This research targets to considerably improve comprehension of urban soundscapes based on an Austrian case study on-site in a recreational area in the capital city Vienna. It aims to investigate the structure of both biodiversity-embracing and restorative urban environments by researching how both anthropogenic and nature-derived sounds impact people’s well-being and their perception of the environment. Previous studies in Vienna particularly highlighted the relevance of large green areas increased for recreational purposes but also in public perception as a source of health and wellbeing (Taczanowska et al., 2024).
The core objectives of this study were: 1) to examine the soundscape of a larger urban green space with its heterogeneous territory in an on-site survey, 2) to investigate how both anthropogenic and natural sounds — and their interference — impact four dimensions of well-being (attention restoration, mental clarity, relaxation, and serenity), with a focus on birdsong and the subjective perception of the acoustic environment, 3) to compare the explanatory power of objective acoustic indices (the Normalized Difference Soundscape Index, NDSI) versus subjective sound perception using complementary analytical approaches, including random forests, generalized additive models, mediation analysis, and Bayesian estimation, and 4) to examine the role of demographic variables (age, gender, childhood environment) in moderating restoration outcomes.
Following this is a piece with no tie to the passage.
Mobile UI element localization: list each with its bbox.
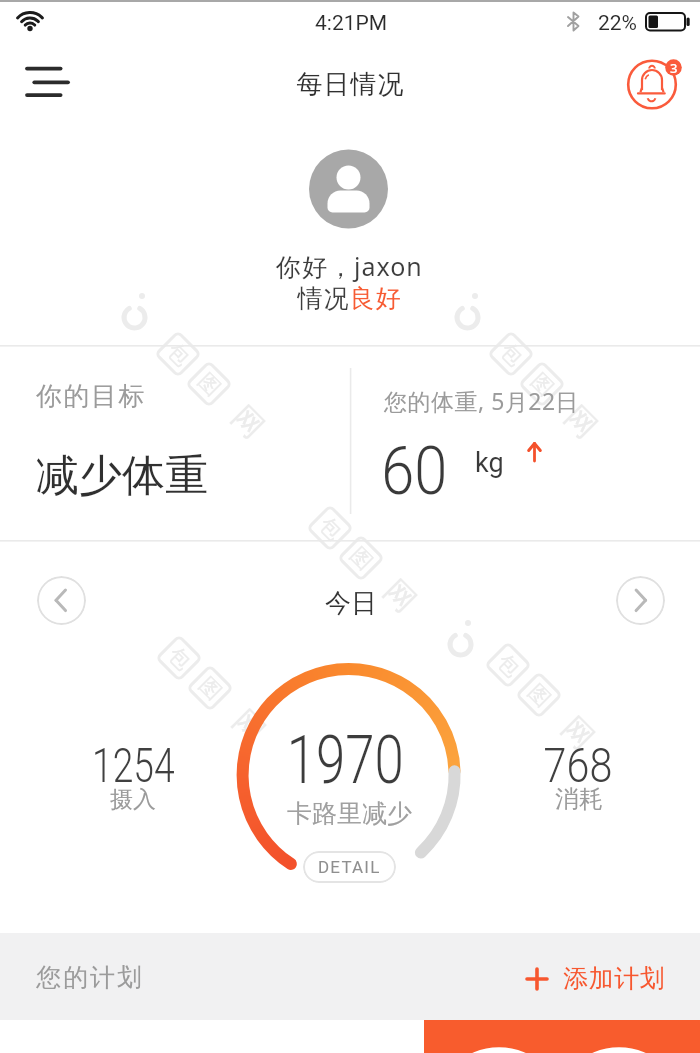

The paper is structured as follows: Section two introduces the theoretical framework, including key definitions, concepts, and a review of existing literature on the mechanisms through which urban green spaces and birdsong/bird calls influence human well-being. Section three provides a detailed overview of the methodology applied to address the research objectives. Section four presents the descriptive evaluation and findings of the empirical survey as well as an in-depth analysis of the data collected. Thereafter, section five discusses the results in the context of research questions and existing literature and concludes with recommendations for future research. Finally, section six concludes with an outlook on further research.
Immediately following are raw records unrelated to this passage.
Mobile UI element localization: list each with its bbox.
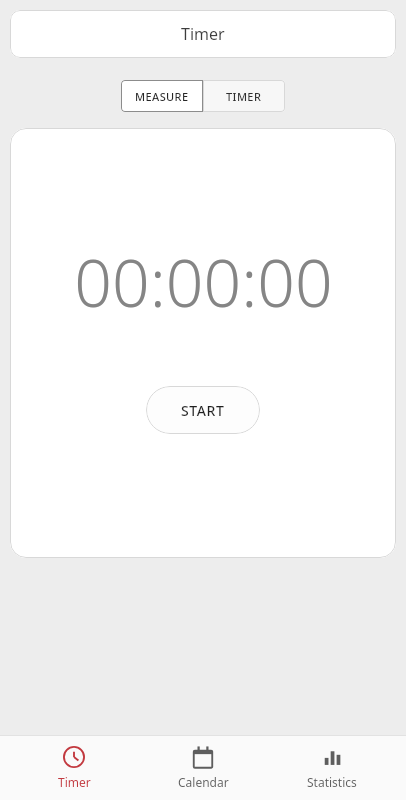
button[interactable]: Timer [10, 10, 396, 58]
staticText: Calendar [178, 774, 229, 790]
staticText: Timer [58, 774, 91, 790]
button[interactable]: TIMER [203, 80, 285, 112]
button[interactable]: Timer [19, 735, 129, 800]
button[interactable]: Calendar [148, 735, 258, 800]
staticText: 00:00:00 [74, 236, 333, 326]
staticText: MEASURE [135, 89, 189, 104]
staticText: TIMER [226, 89, 262, 104]
staticText: Statistics [307, 774, 357, 790]
staticText: Timer [181, 23, 225, 45]
staticText: START [181, 401, 225, 420]
button[interactable]: Statistics [277, 735, 387, 800]
button[interactable]: MEASURE [121, 80, 203, 112]
button[interactable]: START [146, 386, 260, 434]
2. Methodological Approach

2.1. Quantitative Questionnaire Survey

The quantitative questionnaire survey employed in this study was adapted from Uebel et al. (2021) who investigated the perceived restorativeness and other health benefits from eight urban park soundscapes which differed in the presence and intensity of bird sounds and traffic noise. The study by Uebel et al. (2021) employed a repeated measures within-subjects design in a controlled laboratory setting, along with moderating variables, such as noise sensitivity, environmental knowledge and the amount of time lived in the city. Sound recordings were captured at sample sites along a gradient of low to high bird species richness and varying degrees of traffic noise. In total, 162 participants listened to all eight 70-second sound recordings from different urban parks in Brisbane, Australia, in randomized order and completed a block of questions related to the soundscape and its perceived restorativeness. Perceived restorativeness was measured using a 5-item short-form of the Perceived Restorative Soundscape Scale (PRSS-SF) based on Attention Restoration Theory’s four qualities: fascination, being-away, compatibility, and extent. Perceived restorative outcomes were assessed using the 6-item Restorative Outcomes Scale (ROS) evaluating attention restoration, clearing thoughts, and relaxation/calmness (Uebel et al., 2021).
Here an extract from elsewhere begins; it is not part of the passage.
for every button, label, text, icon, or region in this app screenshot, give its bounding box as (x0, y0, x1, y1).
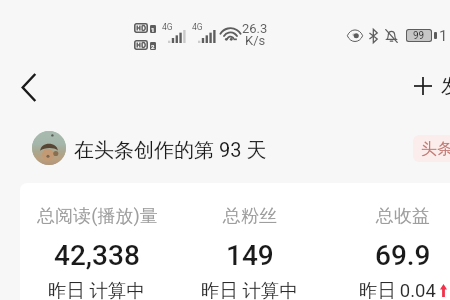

The questionnaire for the purpose of this study (see Appendix A) was adapted for the purposes of this research. In contrast to the controlled laboratory setting employed by Uebel et al. (2021), the research conducted for this study was carried out in four different outdoor locations under natural field conditions, which represents the methodological difference between the two study designs. Another methodological difference is that, in the present study, the questionnaire was handed out to participants directly in the research area, whereas in the study by Uebel et al. (2021), the survey was administered in a lab experiment in a quiet, partitioned room, with no more than four participants per session. The five primary dimensions of evaluation that questionnaire focused on in the present study are: the presence of nature sounds & birdsongs/bird calls, the perception of green and blue infrastructure, the experience of fascination and restoration of attention, the clarification of thoughts and relaxation and serenity. Each of these dimensions consists of multiple items, comprising mostly quantitative but also some qualitative questions, in order to gain a comprehensive understanding of respondents’ experiences.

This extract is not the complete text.